Following a recent meeting with China’s Premier Wen Jiobao, Mr Key said in an interview on Television New Zealand that New Zealand and China were looking to double trade over the next five years -from 10 billion to 20 billion dollars - with China overtaking Australia as our largest market.

Former Waikato University vice-chancellor Bryan Gould is concerned that the sale of the Crafar farms would not be in New Zealand’s best interests.

“I think the signs are that our leaders are … starry eyed about China and are willing to do almost anything to build trade with China,” Dr Gould said.

Dr Gould says there is already a large trade imbalance between the two nations with China’s exports to New Zealand totaling $6 billion while New Zealand only exports $4 billion of goods to China. If the Crafar family farm becomes Chinese-owned it would only increase that imbalance.

“They want to control the whole process from calving right through to the butter on the shelves,” he said. “The Crafar farms for all intents and purposes would become part of China.”

“Do we really want yet more Chinese exports to displace New Zealand production?”

The deepening of trade also raises issues of whether New Zealand will continue to be outspoken about human rights abuses in China or make compromises to “to stay in China’s good books”, says Gould.

“I think there are already signs of this as we saw with the Chinese security guards beating up a protestor outside parliament a few weeks ago,” Dr Gould said.

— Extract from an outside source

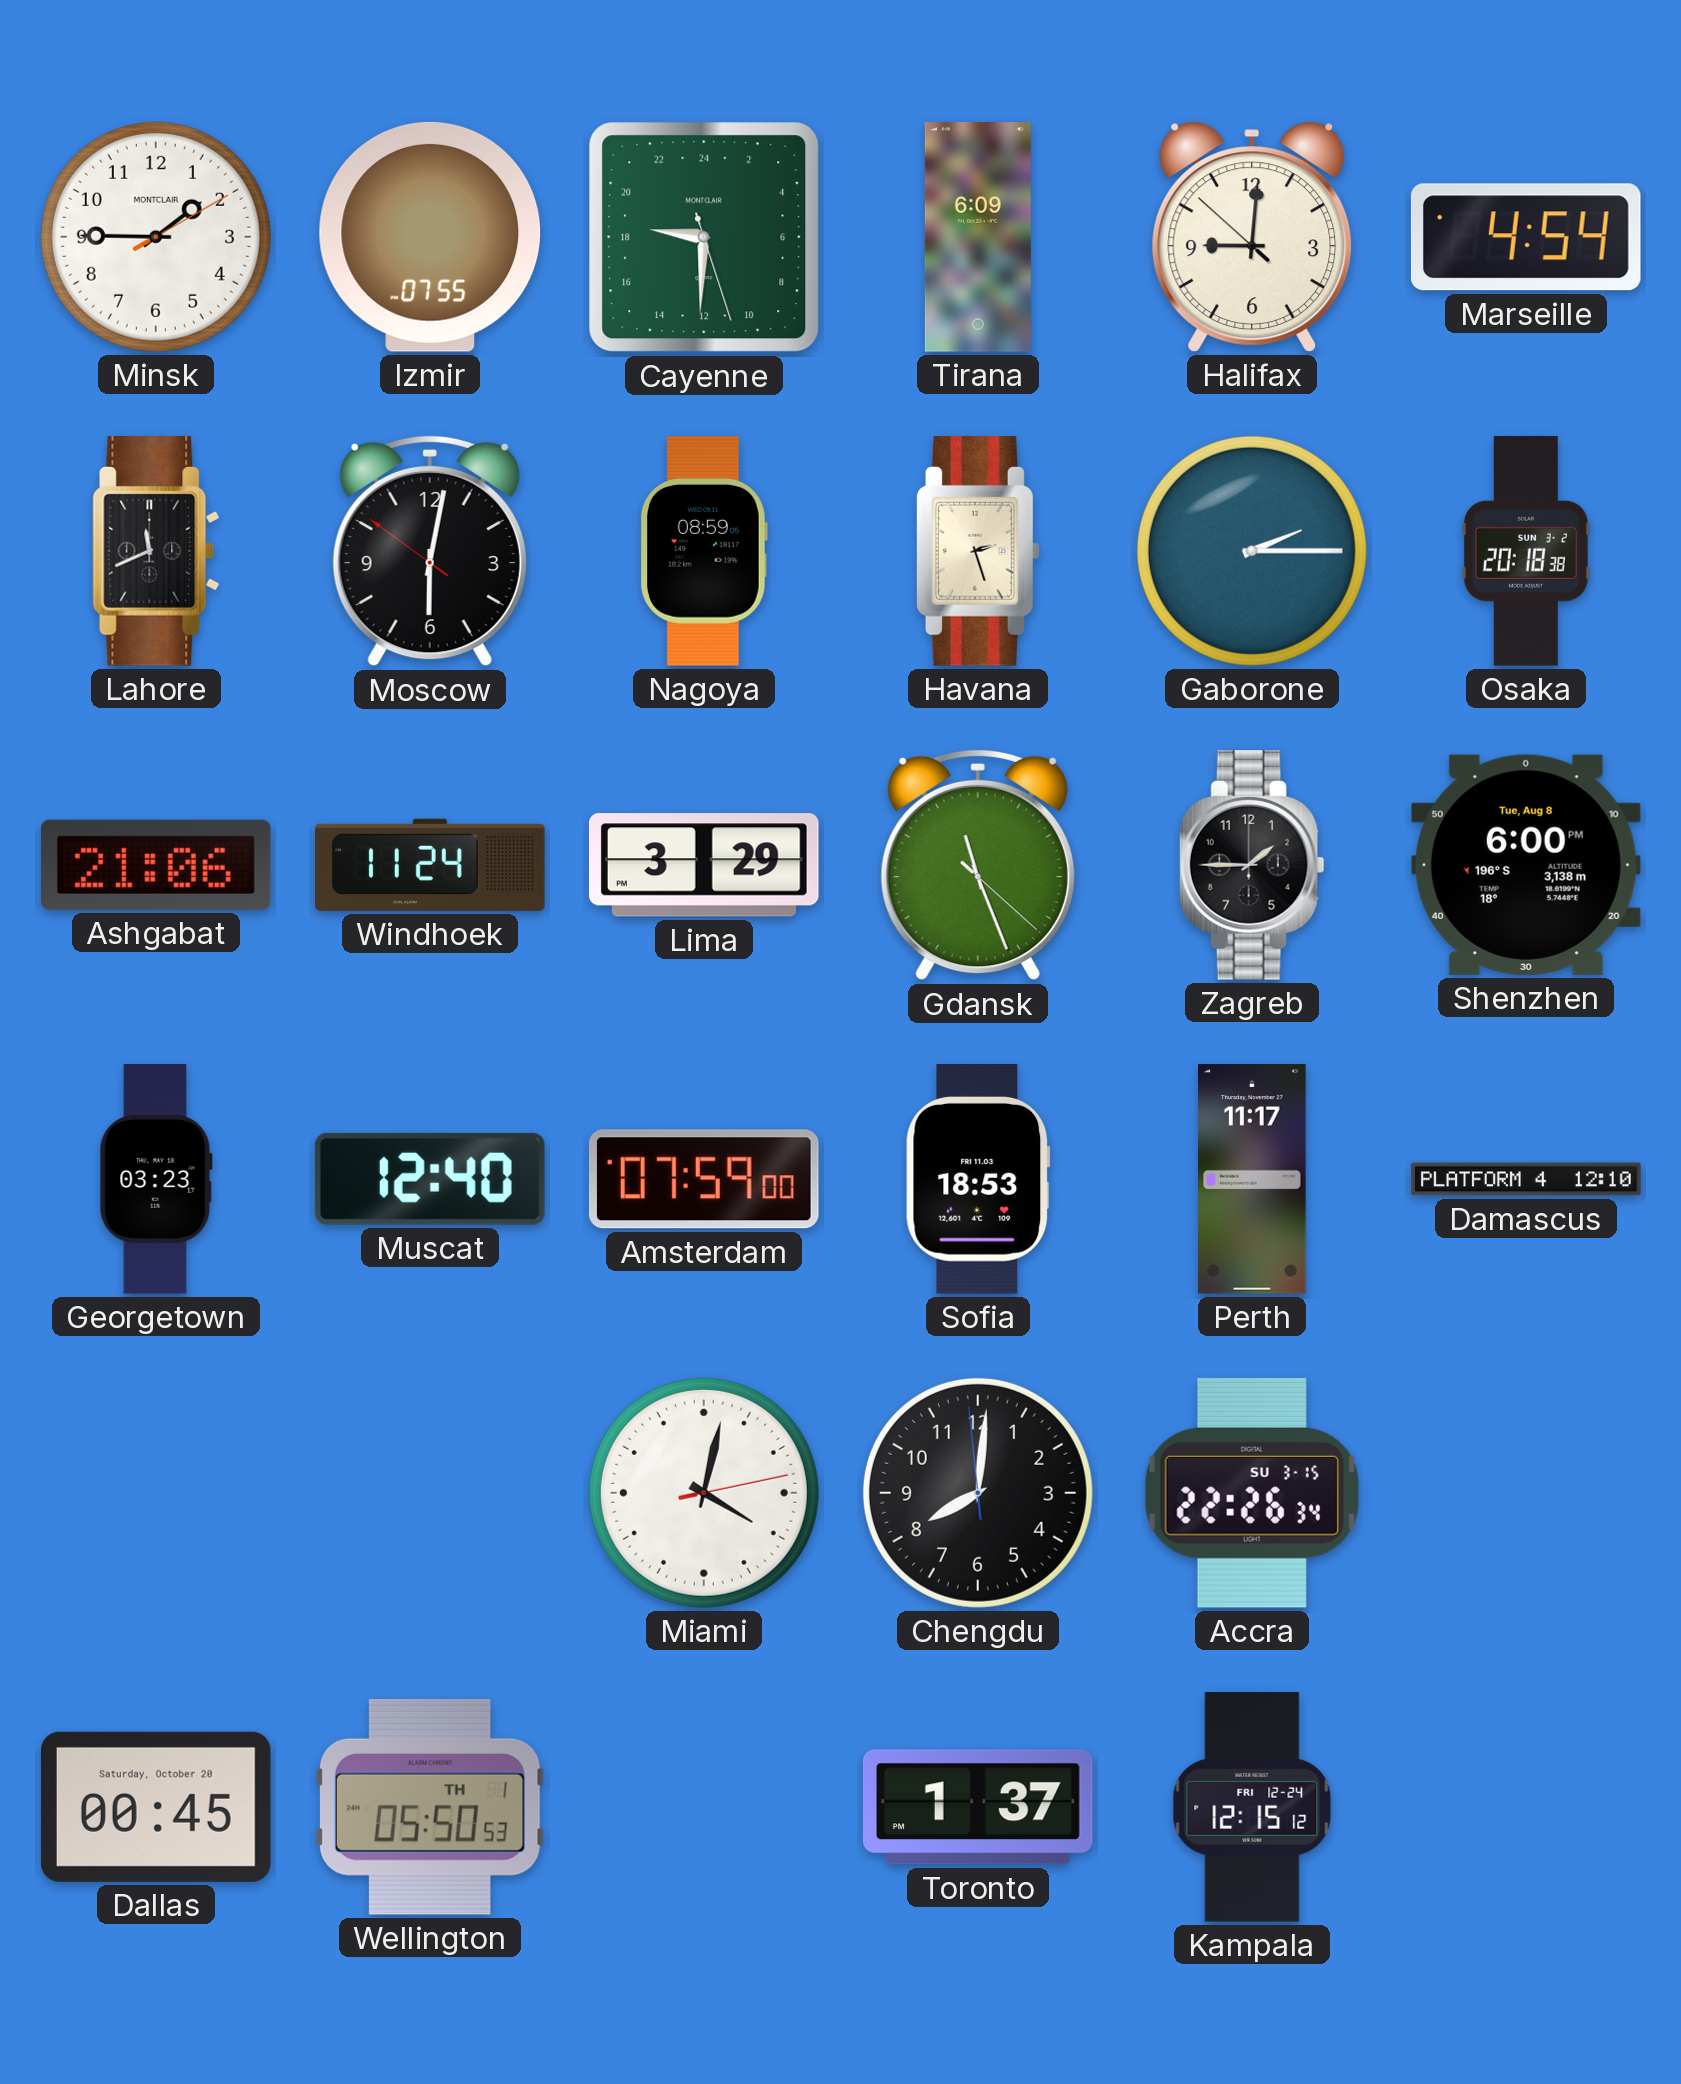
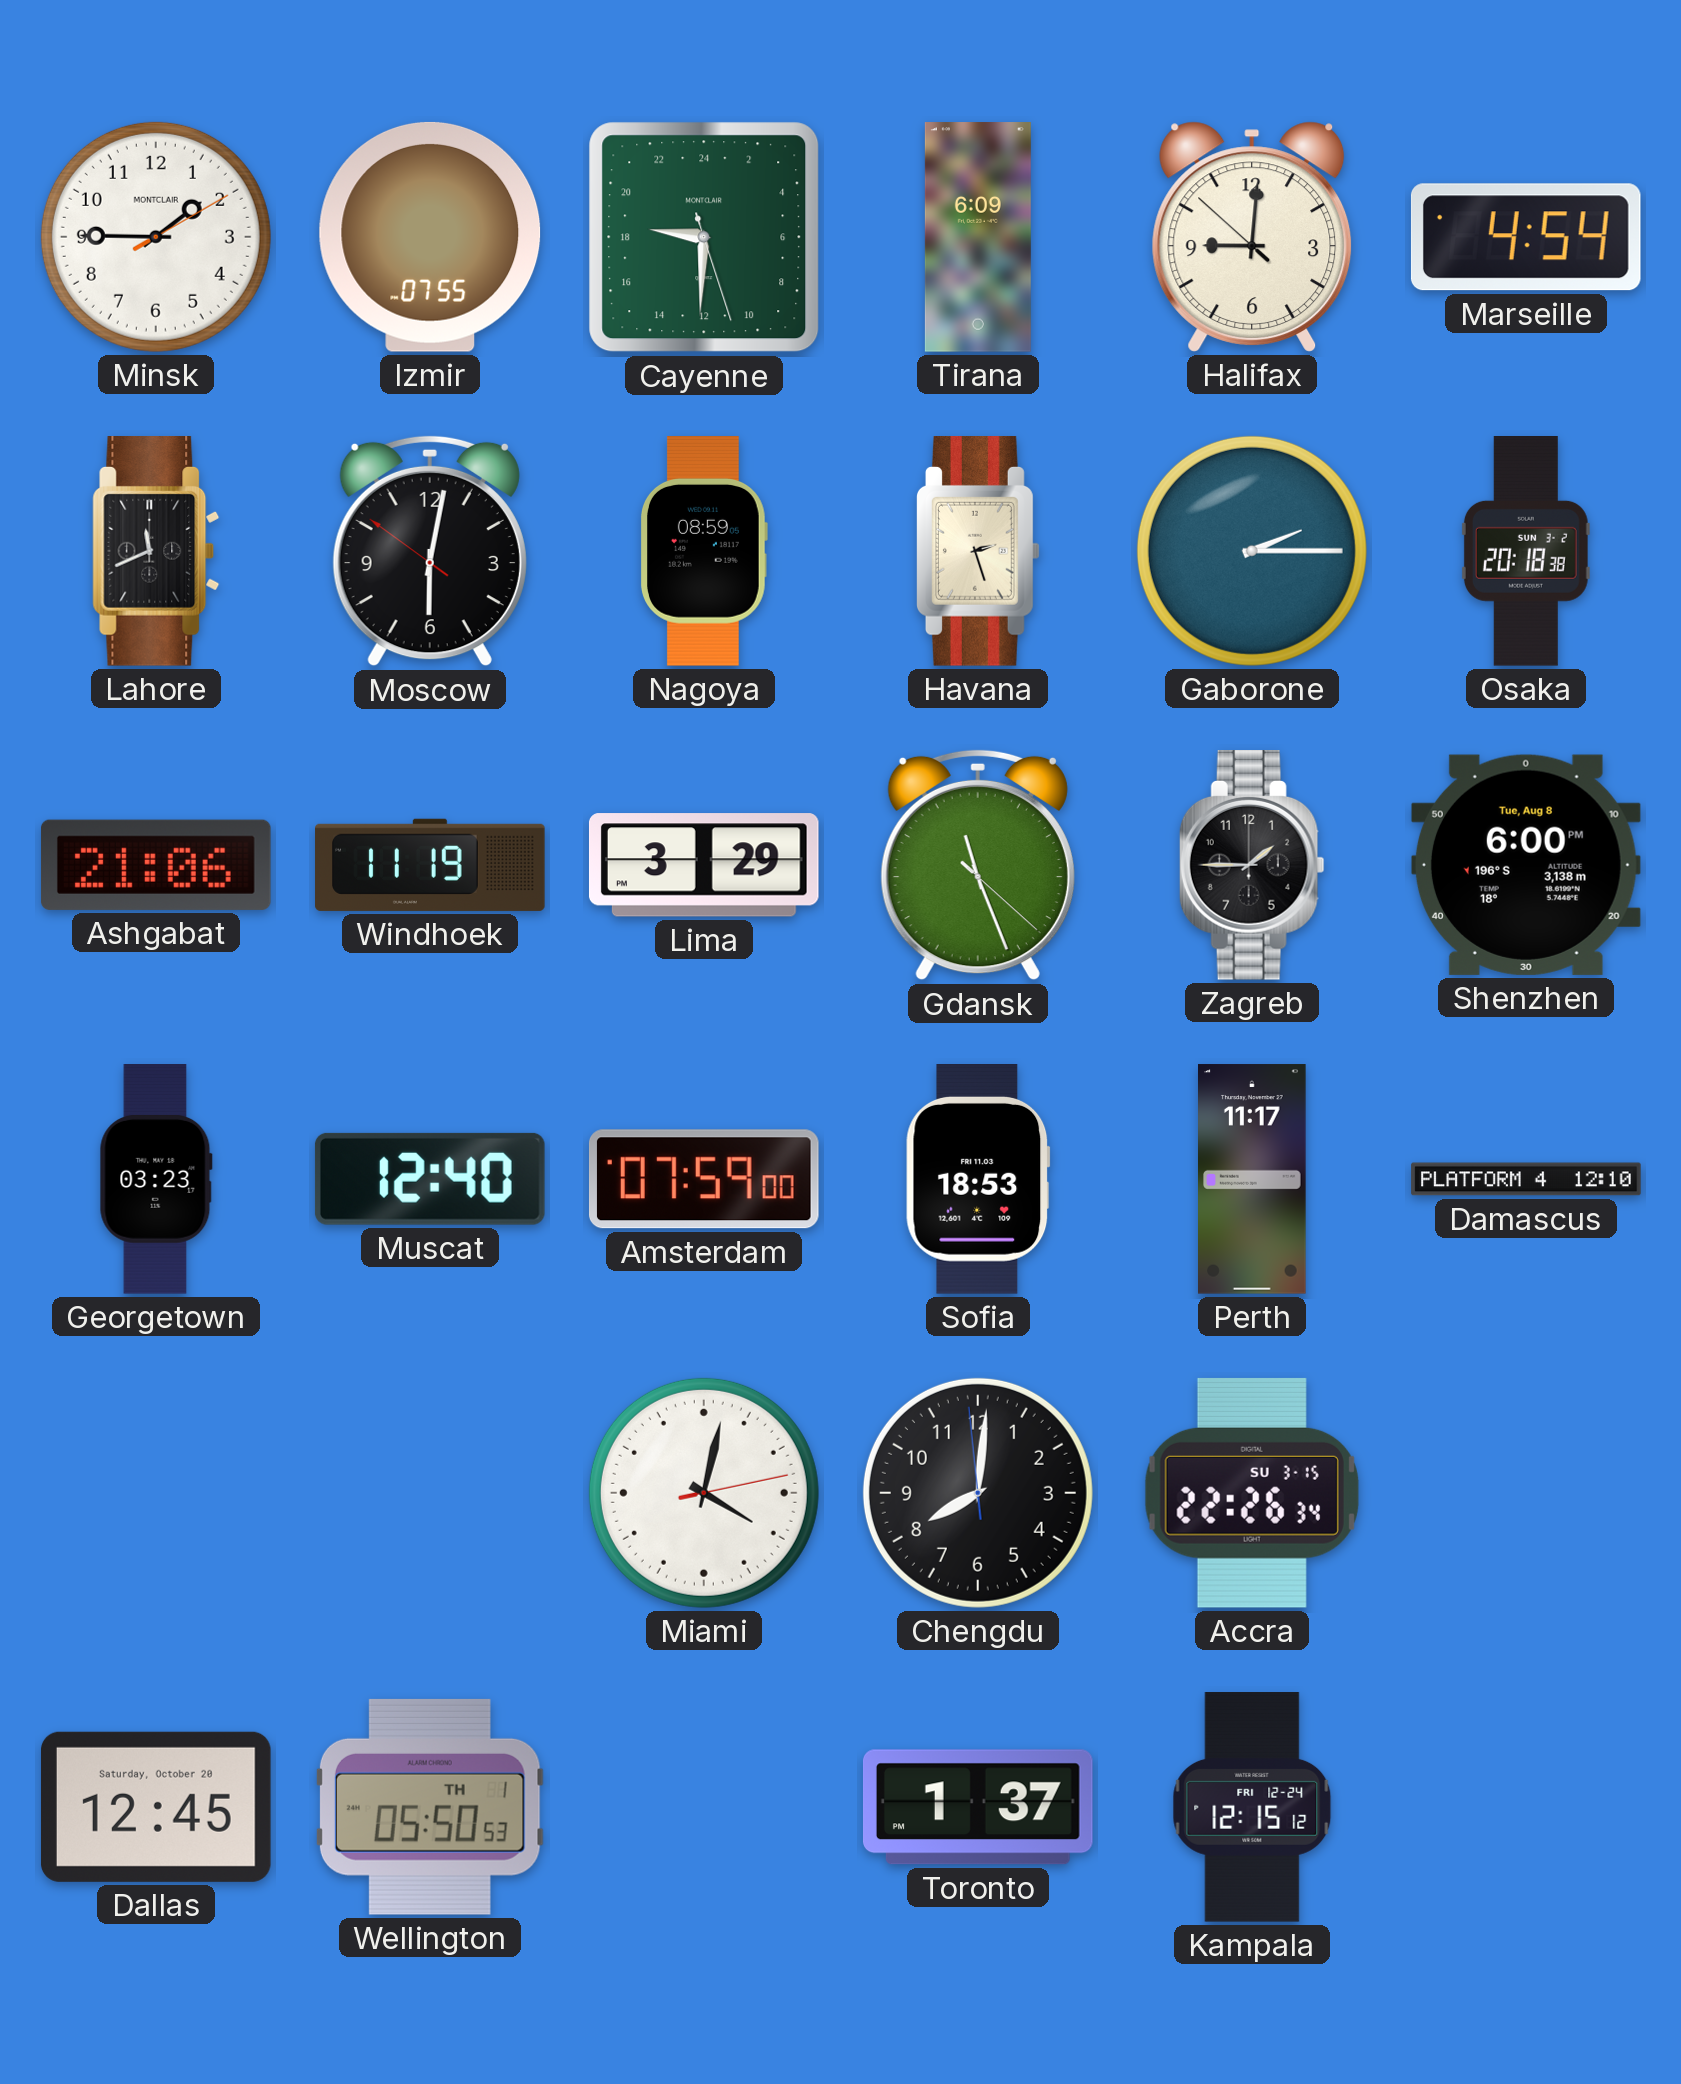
Windhoek: 11:24 -> 11:19
Dallas: 00:45 -> 12:45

Others like Green Party co-leader Russell Norman fear that the acquisition could help Chinese companies undercut New Zealand’s own companies, such as Fonterra, the world’s largest exporter of dairy products.

“It’s a proposal to have a vertically integrated company selling milk products back into China and they will sold at a cheaper price and undercut Fonterra,” Mr Norman said.

The Overseas Investment Office said in a statement that it hopes to make a recommendation on applications within 50 working days but there is no statutory timeframe within which decisions must be made.